According to congressional documents obtained by The Associated Press, the cyber attacks were blocked by threat monitoring software. But that software was only implemented into Clinton’s email network in October, 2013. The system was set up in June of that year, meaning that for more than three months Clinton’s server was vulnerable to attack.

Clinton has said numerous times that there is “no evidence” that her email system was breached.

Clinton’s system utilized threat monitoring software called SECNAP. In a letter to Victor Nappe, the company’s CEO, Wisconsin U.S. Sen. Ron Johnson asked for documents related to cyber attacks against Clinton’s server. Johnson is the chairman of the Senate Homeland Security and Government Affairs Committee.

According to the AP, congressional documents include a February 2014 email from SECNAP reporting that malicious software originating from China “was found running an attack” on Clinton’s hardware. Chinese hackers were responsible for three attempts. One attack originated from Germany and another from South Korea.

Senate investigators have found reports of other attacks but detail was not provided in the report.

The attacks are different in nature than the one Clinton received in five emails in Aug. 2011. The newest batch of Clinton emails shows that she received five emails disguised as speeding tickets. Thousands of email users were targeted in the same phishing scheme which reportedly originated out of Russia. (RELATED: Emails Show Hackers With Ties To Russia Tried To Hack Hillary’s Account)

But the newly discovered attack didn’t just target Clinton’s email address — it was directed at her server.

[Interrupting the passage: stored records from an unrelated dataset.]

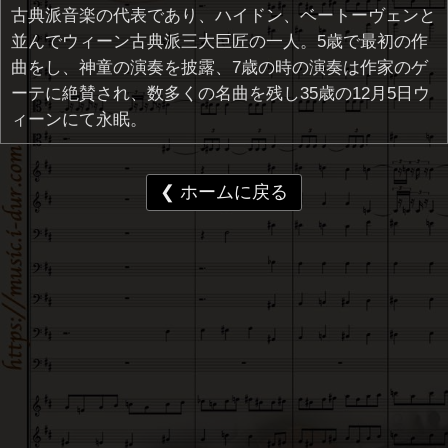
古典派音楽の代表であり、ハイドン、ベートーヴェンと
並んでウィーン古典派三大巨匠の一人。5歳で最初の作
曲をし、神童の演奏を披露、7歳の時の演奏は作家のゲ
ーテに絶賛され、数多くの名曲を残し35歳の12月5日ウ
ィーンにて永眠。
❮ ホームに戻る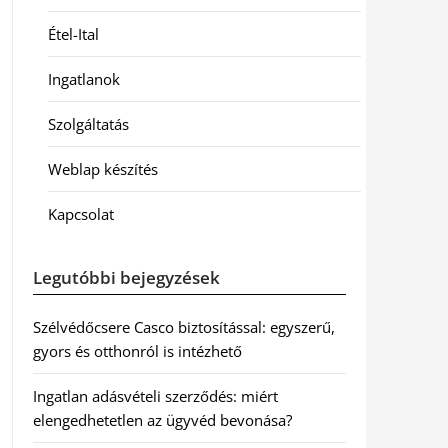
Étel-Ital
Ingatlanok
Szolgáltatás
Weblap készítés
Kapcsolat
Legutóbbi bejegyzések
Szélvédőcsere Casco biztosítással: egyszerű,
gyors és otthonról is intézhető
Ingatlan adásvételi szerződés: miért
elengedhetetlen az ügyvéd bevonása?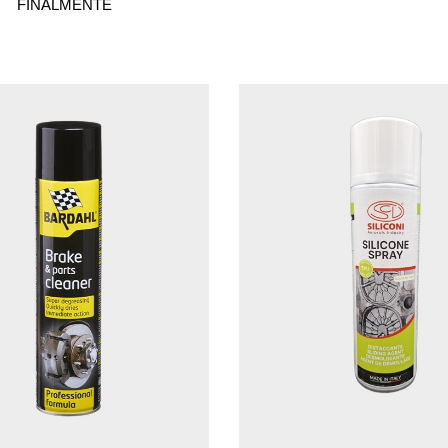
FINALMENTE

As secretary of state from January, 2009 through February, 2013, Clinton used the same server and housed it at her Chappaqua, N.Y. home. In June 2013, she hired Denver-based IT company Platte River Networks to manage the device. It was kept at a data center in New Jersey.

Platte River hired SECNAP in June 2013 to implement a product called a CloudJacket SMB. The company claims that the threat monitoring product can thwart “even the most determined attackers.”

The AP notes that it is still unclear how dangerous the attack on Clinton’s hardware was. It is also unclear whether Clinton was specifically chosen as the target.

Many computer experts have questioned Clinton’s use of the private system while in office.

Justin Harvey, the chief security officer of Fidelis Cybersecurity raised that same concern in an interview with the AP, saying that Clinton “essentially circumvented millions of dollars’ worth of cybersecurity investment that the federal government puts within the State Department.”

“She wouldn’t have had the infrastructure to detect or respond to cyber attacks from a nation-state,” he added. “Those attacks are incredibly sophisticated, and very hard to detect and contain. And if you have a private server, it’s very likely that you would be compromised.”